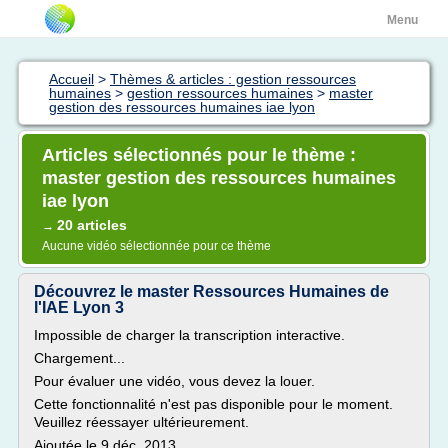
Menu
Accueil
>
Thèmes & articles : gestion ressources
humaines
>
gestion ressources humaines
>
master
gestion des ressources humaines iae lyon
Articles sélectionnés pour le thème :
master gestion des ressources humaines
iae lyon
20 articles
→
Aucune vidéo sélectionnée pour ce thème
Découvrez le master Ressources Humaines de
l'IAE Lyon 3
Impossible de charger la transcription interactive.
Chargement...
Pour évaluer une vidéo, vous devez la louer.
Cette fonctionnalité n'est pas disponible pour le moment.
Veuillez réessayer ultérieurement.
Ajoutée le 9 déc. 2013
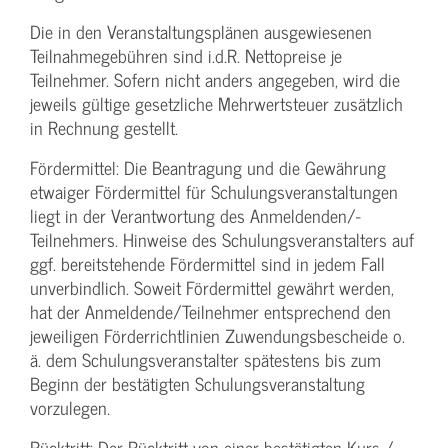
Die in den Veranstaltungsplänen ausgewiesenen
Teilnahmegebühren sind i.d.R. Nettopreise je
Teilnehmer. Sofern nicht anders angegeben, wird die
jeweils gültige gesetzliche Mehrwertsteuer zusätzlich
in Rechnung gestellt.
Fördermittel: Die Beantragung und die Gewährung
etwaiger Fördermittel für Schulungs­veranstaltungen
liegt in der Verantwortung des Anmeldenden/­
Teilnehmers. Hinweise des Schulungs­veranstalters auf
ggf. bereitstehende Fördermittel sind in jedem Fall
unverbindlich. Soweit Fördermittel gewährt werden,
hat der Anmeldende/­Teilnehmer entsprechend den
jeweiligen Förderrichtlinien Zuwendungs­bescheide o.
ä. dem Schulungs­veranstalter spätestens bis zum
Beginn der bestätigten Schulungs­veranstaltung
vorzulegen.
Rücktritt: Der Rücktritt von einer bestätigten Kurs-/­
____________________
What this task involves
For this listing, copy out every line that includes the word "Schulungs".

Task solution
etwaiger Fördermittel für Schulungs­veranstaltungen
Teilnehmers. Hinweise des Schulungs­veranstalters auf
ä. dem Schulungs­veranstalter spätestens bis zum
Beginn der bestätigten Schulungs­veranstaltung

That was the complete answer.